Assemble Wins 2015 Turner Prize

The group was confused by their nomination.

Assemble. Photo: Tate.

London-based architecture, art, and design collective Assemble is the winner of this year’s Turner Prize, the prestigious annual award given to an artist under the age of 50 working in the UK. The announcement was made by artist and Sonic Youth frontwoman Kim Gordon this evening at approximately 7:30 p.m. GMT at Tramway, an art space in Glasgow.

The DIY design collective works across disciplines to create lasting, community-based projects. Their win this year comes for an ongoing collaboration with residents of the Granby Four Street in Liverpool—a group of terraced houses built around 1900, which residents have been fighting to save from demolition for the past decade.

The group told the Guardian upon receiving the nomination: “We were mostly confused.”

The 18-member collective has been together for less than five years, and are the first “non-artists” to take home the prize. The bootstrapping group was a fan favorite, with several art lovers taking to Twitter to express their love for Assemble’s mission both before and after the award’s announcement.

This year’s nominees were British multimedia artist Bonnie Camplin, Canadian audio and performance artist Janice Kerbel; and German sculptor, installation, and collage artist Nicole Wermers. Each of the shortlisted finalists receive £5,000, and are included in a group exhibition that will be on view until January 17, 2016 at the Tate.

The prize is named for painter J.M.W Turner, and was created by the Tate Britain in 1984. While the monetary award is £25,000, the prize has been known to catapult winning artists toward instant fame, and financial security.

Notable past winners include Gilbert & George (1986), Tony Cragg (1988), Anish Kapoor (1991), Rachel Whiteread (1993), Antony Gormley (1994), Damien Hirst (1995), and Jake and Dinos Chapman (2003). Last year’s winner was Duncan Campbell, an Irish video artist based in Glasgow.
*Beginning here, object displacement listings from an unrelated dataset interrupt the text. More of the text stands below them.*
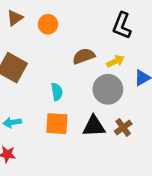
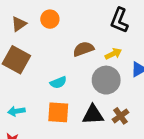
brown triangle: (15, 18) -> (19, 24), moved
cyan semicircle: (57, 92) -> (58, 82), turned 77

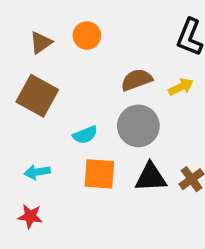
gray circle: (106, 80) -> (138, 126), moved
cyan semicircle: (58, 82) -> (85, 135), moved

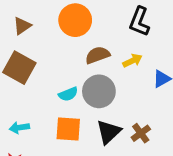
orange circle: (87, 35) -> (75, 20), moved, size x1.5
cyan semicircle: (85, 135) -> (68, 94), moved
black triangle: (151, 177) -> (109, 132), turned -40

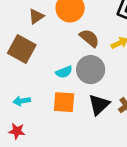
brown triangle: (22, 26) -> (36, 16), moved
brown semicircle: (98, 55) -> (89, 38), turned 60

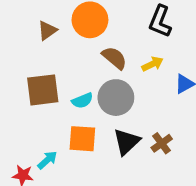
brown square: (22, 49) -> (43, 90), moved, turned -36
cyan arrow: (22, 101) -> (47, 160), moved, turned 147

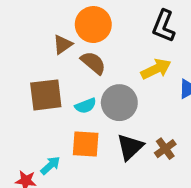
brown triangle: (47, 30) -> (63, 44), moved
brown semicircle: (114, 58) -> (93, 63), moved
yellow arrow: (152, 64) -> (156, 69), size x1.4

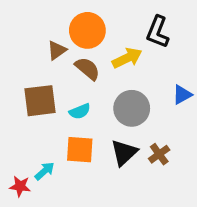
yellow arrow: (156, 69) -> (127, 58), moved
gray circle: (119, 103) -> (132, 108), moved

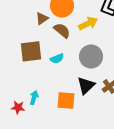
orange square: (80, 150) -> (66, 100), moved
cyan arrow: (45, 171) -> (34, 97), turned -32

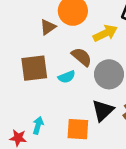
brown semicircle: (62, 30) -> (82, 57), moved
The members of this year’s jury were Alistair Hudson, director of the Middlesbrough Institute of Modern Art; Jan Verwoert, an independent critic and curator; Joanna Mytkowska, director of the Warsaw Museum of Modern Art; and Kyla McDonald, artistic director of the Glasgow Sculpture Studios. The jury was chaired by Tate director Alex Farquharson.

This is the first time the award has been presented in Scotland, a decision that Tate Britain director Penelope Curtis noted felt especially natural this year. “Given how many artists from Glasgow have made up the Turner Prize shortlists over recent years, it is great to have the Prize on show in Tramway, which feels like a natural home…” she said in a statement.